+++ Data to examine
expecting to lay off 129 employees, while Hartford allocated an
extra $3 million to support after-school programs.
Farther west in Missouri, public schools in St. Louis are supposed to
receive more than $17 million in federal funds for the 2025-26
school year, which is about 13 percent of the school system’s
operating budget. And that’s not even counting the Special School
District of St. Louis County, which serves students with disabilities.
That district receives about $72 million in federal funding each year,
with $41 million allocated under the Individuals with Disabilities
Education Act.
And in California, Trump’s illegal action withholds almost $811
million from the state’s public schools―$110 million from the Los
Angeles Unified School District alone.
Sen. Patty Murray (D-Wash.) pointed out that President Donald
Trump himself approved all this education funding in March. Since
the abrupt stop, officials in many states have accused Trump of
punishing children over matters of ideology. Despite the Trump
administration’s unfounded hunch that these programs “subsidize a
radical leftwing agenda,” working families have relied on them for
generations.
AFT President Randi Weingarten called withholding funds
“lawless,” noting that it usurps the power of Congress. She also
++++++
(What the task requires)
Write out the data a second time, exactly the same.

(Response)
expecting to lay off 129 employees, while Hartford allocated an
extra $3 million to support after-school programs.
Farther west in Missouri, public schools in St. Louis are supposed to
receive more than $17 million in federal funds for the 2025-26
school year, which is about 13 percent of the school system’s
operating budget. And that’s not even counting the Special School
District of St. Louis County, which serves students with disabilities.
That district receives about $72 million in federal funding each year,
with $41 million allocated under the Individuals with Disabilities
Education Act.
And in California, Trump’s illegal action withholds almost $811
million from the state’s public schools―$110 million from the Los
Angeles Unified School District alone.
Sen. Patty Murray (D-Wash.) pointed out that President Donald
Trump himself approved all this education funding in March. Since
the abrupt stop, officials in many states have accused Trump of
punishing children over matters of ideology. Despite the Trump
administration’s unfounded hunch that these programs “subsidize a
radical leftwing agenda,” working families have relied on them for
generations.
AFT President Randi Weingarten called withholding funds
“lawless,” noting that it usurps the power of Congress. She also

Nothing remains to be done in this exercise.